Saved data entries

——————

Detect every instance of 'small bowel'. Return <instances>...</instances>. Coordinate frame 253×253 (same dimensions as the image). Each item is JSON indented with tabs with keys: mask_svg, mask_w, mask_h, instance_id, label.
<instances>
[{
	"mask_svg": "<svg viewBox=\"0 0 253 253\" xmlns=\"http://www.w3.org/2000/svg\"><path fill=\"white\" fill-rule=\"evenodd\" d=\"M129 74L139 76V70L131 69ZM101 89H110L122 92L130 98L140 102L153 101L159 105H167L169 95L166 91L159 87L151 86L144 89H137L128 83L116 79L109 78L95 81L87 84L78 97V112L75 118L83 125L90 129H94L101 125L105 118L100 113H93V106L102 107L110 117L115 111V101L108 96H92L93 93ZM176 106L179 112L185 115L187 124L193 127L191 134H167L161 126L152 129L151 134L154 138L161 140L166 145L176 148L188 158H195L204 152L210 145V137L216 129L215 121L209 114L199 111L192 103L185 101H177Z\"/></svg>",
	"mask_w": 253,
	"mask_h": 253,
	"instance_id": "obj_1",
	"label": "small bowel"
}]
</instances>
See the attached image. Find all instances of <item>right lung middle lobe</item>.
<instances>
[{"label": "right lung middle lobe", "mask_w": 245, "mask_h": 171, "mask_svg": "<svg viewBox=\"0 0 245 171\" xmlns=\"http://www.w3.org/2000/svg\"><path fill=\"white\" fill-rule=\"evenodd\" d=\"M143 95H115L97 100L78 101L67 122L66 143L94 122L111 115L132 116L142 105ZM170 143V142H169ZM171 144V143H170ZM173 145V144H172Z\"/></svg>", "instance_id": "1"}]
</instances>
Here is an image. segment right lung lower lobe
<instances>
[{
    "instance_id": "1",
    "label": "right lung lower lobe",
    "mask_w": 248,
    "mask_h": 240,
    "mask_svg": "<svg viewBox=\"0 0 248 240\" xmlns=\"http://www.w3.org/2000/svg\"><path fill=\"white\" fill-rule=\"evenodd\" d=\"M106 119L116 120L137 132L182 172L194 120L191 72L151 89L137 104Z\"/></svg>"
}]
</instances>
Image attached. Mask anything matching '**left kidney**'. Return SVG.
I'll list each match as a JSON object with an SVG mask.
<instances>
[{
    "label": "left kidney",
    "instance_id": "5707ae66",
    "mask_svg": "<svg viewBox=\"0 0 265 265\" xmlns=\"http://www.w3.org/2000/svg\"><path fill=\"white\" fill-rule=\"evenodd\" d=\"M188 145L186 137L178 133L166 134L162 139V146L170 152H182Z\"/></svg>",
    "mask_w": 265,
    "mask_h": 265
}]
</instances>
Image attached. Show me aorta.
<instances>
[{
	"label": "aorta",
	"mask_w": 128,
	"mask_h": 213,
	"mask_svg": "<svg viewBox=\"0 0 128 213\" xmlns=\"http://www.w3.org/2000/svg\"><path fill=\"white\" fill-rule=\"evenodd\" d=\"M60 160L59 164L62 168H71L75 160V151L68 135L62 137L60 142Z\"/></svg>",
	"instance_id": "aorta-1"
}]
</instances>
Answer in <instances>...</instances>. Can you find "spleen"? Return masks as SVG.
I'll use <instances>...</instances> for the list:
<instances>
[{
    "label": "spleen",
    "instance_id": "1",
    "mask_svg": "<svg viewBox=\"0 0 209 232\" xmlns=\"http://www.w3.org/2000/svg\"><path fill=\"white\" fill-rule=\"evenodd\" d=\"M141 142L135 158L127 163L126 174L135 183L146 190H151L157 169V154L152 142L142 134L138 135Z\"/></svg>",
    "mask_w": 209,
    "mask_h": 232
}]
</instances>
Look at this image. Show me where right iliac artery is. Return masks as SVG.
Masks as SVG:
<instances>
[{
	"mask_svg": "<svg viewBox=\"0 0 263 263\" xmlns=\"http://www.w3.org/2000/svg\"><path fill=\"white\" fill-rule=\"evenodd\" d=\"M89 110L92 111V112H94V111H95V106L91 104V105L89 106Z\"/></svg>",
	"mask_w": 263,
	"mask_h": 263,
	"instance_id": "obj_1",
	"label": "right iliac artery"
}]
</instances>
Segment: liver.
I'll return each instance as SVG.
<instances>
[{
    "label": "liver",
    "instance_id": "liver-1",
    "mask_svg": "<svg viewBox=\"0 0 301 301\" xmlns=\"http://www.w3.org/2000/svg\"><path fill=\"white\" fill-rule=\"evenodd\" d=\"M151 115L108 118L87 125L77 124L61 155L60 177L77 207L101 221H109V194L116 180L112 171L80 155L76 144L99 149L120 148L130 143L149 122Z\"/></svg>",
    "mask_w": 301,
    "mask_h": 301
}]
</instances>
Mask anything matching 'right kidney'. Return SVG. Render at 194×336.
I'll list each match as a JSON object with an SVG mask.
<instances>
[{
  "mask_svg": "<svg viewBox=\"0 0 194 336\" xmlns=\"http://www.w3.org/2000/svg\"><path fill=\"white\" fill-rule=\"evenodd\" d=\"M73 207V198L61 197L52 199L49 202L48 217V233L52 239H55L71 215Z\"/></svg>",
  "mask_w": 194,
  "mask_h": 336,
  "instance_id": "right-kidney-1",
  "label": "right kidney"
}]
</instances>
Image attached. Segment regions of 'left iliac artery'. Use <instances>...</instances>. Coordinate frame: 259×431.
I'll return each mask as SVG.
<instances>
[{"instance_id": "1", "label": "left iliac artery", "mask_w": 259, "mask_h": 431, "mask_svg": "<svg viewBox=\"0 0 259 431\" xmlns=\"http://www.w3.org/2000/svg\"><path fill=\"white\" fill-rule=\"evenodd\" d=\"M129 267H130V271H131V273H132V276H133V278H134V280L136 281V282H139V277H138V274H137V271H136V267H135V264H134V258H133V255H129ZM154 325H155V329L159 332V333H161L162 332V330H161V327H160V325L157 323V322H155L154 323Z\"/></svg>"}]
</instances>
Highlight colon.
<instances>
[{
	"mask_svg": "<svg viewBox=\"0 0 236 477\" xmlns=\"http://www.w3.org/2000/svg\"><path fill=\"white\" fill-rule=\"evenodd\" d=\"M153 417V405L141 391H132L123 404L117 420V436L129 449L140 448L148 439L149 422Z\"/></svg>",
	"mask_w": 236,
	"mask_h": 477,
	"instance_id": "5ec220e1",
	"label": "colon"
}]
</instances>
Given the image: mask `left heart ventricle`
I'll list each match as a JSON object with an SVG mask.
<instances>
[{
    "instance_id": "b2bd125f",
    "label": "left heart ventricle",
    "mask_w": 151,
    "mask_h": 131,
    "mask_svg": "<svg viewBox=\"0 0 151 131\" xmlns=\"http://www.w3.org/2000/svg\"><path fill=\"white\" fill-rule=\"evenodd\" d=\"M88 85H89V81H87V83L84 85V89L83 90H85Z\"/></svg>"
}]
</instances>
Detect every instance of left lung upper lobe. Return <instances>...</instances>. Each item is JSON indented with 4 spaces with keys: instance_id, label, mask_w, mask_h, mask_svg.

——————

Return the records above in their entirety, exactly as they appear.

Detect every instance of 'small bowel'. Return <instances>...</instances>. Coordinate frame 253×253 (same dimensions as the image). Each item is JSON indented with tabs with keys: mask_svg, mask_w, mask_h, instance_id, label.
<instances>
[{
	"mask_svg": "<svg viewBox=\"0 0 253 253\" xmlns=\"http://www.w3.org/2000/svg\"><path fill=\"white\" fill-rule=\"evenodd\" d=\"M129 74L139 76V70L131 69ZM101 89H110L122 92L130 98L140 102L153 101L159 105H167L169 95L166 91L159 87L151 86L144 89H137L128 83L116 79L109 78L95 81L87 84L78 97V112L75 118L83 125L90 129H94L101 125L105 118L100 113H93V106L102 107L110 117L115 111V101L108 96H92L93 93ZM176 106L179 112L185 115L187 124L193 127L191 134H167L161 126L152 129L151 134L154 138L161 140L166 145L176 148L188 158H195L204 152L210 145V137L216 129L215 121L209 114L199 111L192 103L185 101H177Z\"/></svg>",
	"mask_w": 253,
	"mask_h": 253,
	"instance_id": "obj_1",
	"label": "small bowel"
}]
</instances>
See the attached image. Find all instances of <item>right lung middle lobe</item>.
<instances>
[{"label": "right lung middle lobe", "mask_w": 245, "mask_h": 171, "mask_svg": "<svg viewBox=\"0 0 245 171\" xmlns=\"http://www.w3.org/2000/svg\"><path fill=\"white\" fill-rule=\"evenodd\" d=\"M143 95H115L97 100L78 101L67 122L66 143L94 122L111 115L132 116L142 105ZM170 143V142H169ZM171 144V143H170ZM173 145V144H172Z\"/></svg>", "instance_id": "1"}]
</instances>
Here is an image. segment right lung lower lobe
<instances>
[{
    "instance_id": "1",
    "label": "right lung lower lobe",
    "mask_w": 248,
    "mask_h": 240,
    "mask_svg": "<svg viewBox=\"0 0 248 240\" xmlns=\"http://www.w3.org/2000/svg\"><path fill=\"white\" fill-rule=\"evenodd\" d=\"M106 119L116 120L137 132L182 172L194 120L191 72L151 89L137 104Z\"/></svg>"
}]
</instances>
Image attached. Mask anything matching '**left kidney**'. Return SVG.
I'll list each match as a JSON object with an SVG mask.
<instances>
[{
    "label": "left kidney",
    "instance_id": "5707ae66",
    "mask_svg": "<svg viewBox=\"0 0 265 265\" xmlns=\"http://www.w3.org/2000/svg\"><path fill=\"white\" fill-rule=\"evenodd\" d=\"M188 145L186 137L178 133L166 134L162 139V146L170 152H182Z\"/></svg>",
    "mask_w": 265,
    "mask_h": 265
}]
</instances>
Image attached. Show me aorta.
<instances>
[{
	"label": "aorta",
	"mask_w": 128,
	"mask_h": 213,
	"mask_svg": "<svg viewBox=\"0 0 128 213\" xmlns=\"http://www.w3.org/2000/svg\"><path fill=\"white\" fill-rule=\"evenodd\" d=\"M60 160L59 164L62 168H71L75 160V151L68 135L62 137L60 142Z\"/></svg>",
	"instance_id": "aorta-1"
}]
</instances>
Answer in <instances>...</instances>. Can you find "spleen"? Return masks as SVG.
I'll use <instances>...</instances> for the list:
<instances>
[{
    "label": "spleen",
    "instance_id": "1",
    "mask_svg": "<svg viewBox=\"0 0 209 232\" xmlns=\"http://www.w3.org/2000/svg\"><path fill=\"white\" fill-rule=\"evenodd\" d=\"M141 142L135 158L127 163L126 174L135 183L146 190H151L157 169V154L152 142L142 134L138 135Z\"/></svg>",
    "mask_w": 209,
    "mask_h": 232
}]
</instances>
Look at this image. Show me where right iliac artery is. Return masks as SVG.
Masks as SVG:
<instances>
[{
	"mask_svg": "<svg viewBox=\"0 0 263 263\" xmlns=\"http://www.w3.org/2000/svg\"><path fill=\"white\" fill-rule=\"evenodd\" d=\"M89 110L92 111V112H94V111H95V106L91 104V105L89 106Z\"/></svg>",
	"mask_w": 263,
	"mask_h": 263,
	"instance_id": "obj_1",
	"label": "right iliac artery"
}]
</instances>
Segment: liver.
I'll return each instance as SVG.
<instances>
[{
    "label": "liver",
    "instance_id": "liver-1",
    "mask_svg": "<svg viewBox=\"0 0 301 301\" xmlns=\"http://www.w3.org/2000/svg\"><path fill=\"white\" fill-rule=\"evenodd\" d=\"M151 115L108 118L87 125L77 124L61 155L60 177L77 207L101 221H109V194L116 180L112 171L80 155L76 144L99 149L120 148L130 143L149 122Z\"/></svg>",
    "mask_w": 301,
    "mask_h": 301
}]
</instances>
Mask anything matching 'right kidney'. Return SVG. Render at 194×336.
I'll list each match as a JSON object with an SVG mask.
<instances>
[{
  "mask_svg": "<svg viewBox=\"0 0 194 336\" xmlns=\"http://www.w3.org/2000/svg\"><path fill=\"white\" fill-rule=\"evenodd\" d=\"M73 207V198L61 197L52 199L49 202L48 217V233L52 239H55L71 215Z\"/></svg>",
  "mask_w": 194,
  "mask_h": 336,
  "instance_id": "right-kidney-1",
  "label": "right kidney"
}]
</instances>
Image attached. Segment regions of 'left iliac artery'. Use <instances>...</instances>. Coordinate frame: 259×431.
I'll return each mask as SVG.
<instances>
[{"instance_id": "1", "label": "left iliac artery", "mask_w": 259, "mask_h": 431, "mask_svg": "<svg viewBox=\"0 0 259 431\" xmlns=\"http://www.w3.org/2000/svg\"><path fill=\"white\" fill-rule=\"evenodd\" d=\"M129 267H130V271H131V273H132V276H133V278H134V280L136 281V282H139V277H138V274H137V271H136V267H135V264H134V258H133V255H129ZM154 325H155V329L159 332V333H161L162 332V330H161V327H160V325L157 323V322H155L154 323Z\"/></svg>"}]
</instances>
Highlight colon.
<instances>
[{
	"mask_svg": "<svg viewBox=\"0 0 236 477\" xmlns=\"http://www.w3.org/2000/svg\"><path fill=\"white\" fill-rule=\"evenodd\" d=\"M153 417V405L141 391H132L123 404L117 420V436L129 449L140 448L148 439L149 422Z\"/></svg>",
	"mask_w": 236,
	"mask_h": 477,
	"instance_id": "5ec220e1",
	"label": "colon"
}]
</instances>
Given the image: mask `left heart ventricle`
I'll list each match as a JSON object with an SVG mask.
<instances>
[{
    "instance_id": "b2bd125f",
    "label": "left heart ventricle",
    "mask_w": 151,
    "mask_h": 131,
    "mask_svg": "<svg viewBox=\"0 0 151 131\" xmlns=\"http://www.w3.org/2000/svg\"><path fill=\"white\" fill-rule=\"evenodd\" d=\"M88 85H89V81H87V83L84 85V89L83 90H85Z\"/></svg>"
}]
</instances>
Detect every instance of left lung upper lobe. Return <instances>...</instances>. Each item is JSON indented with 4 spaces with keys: instance_id, label, mask_w, mask_h, mask_svg.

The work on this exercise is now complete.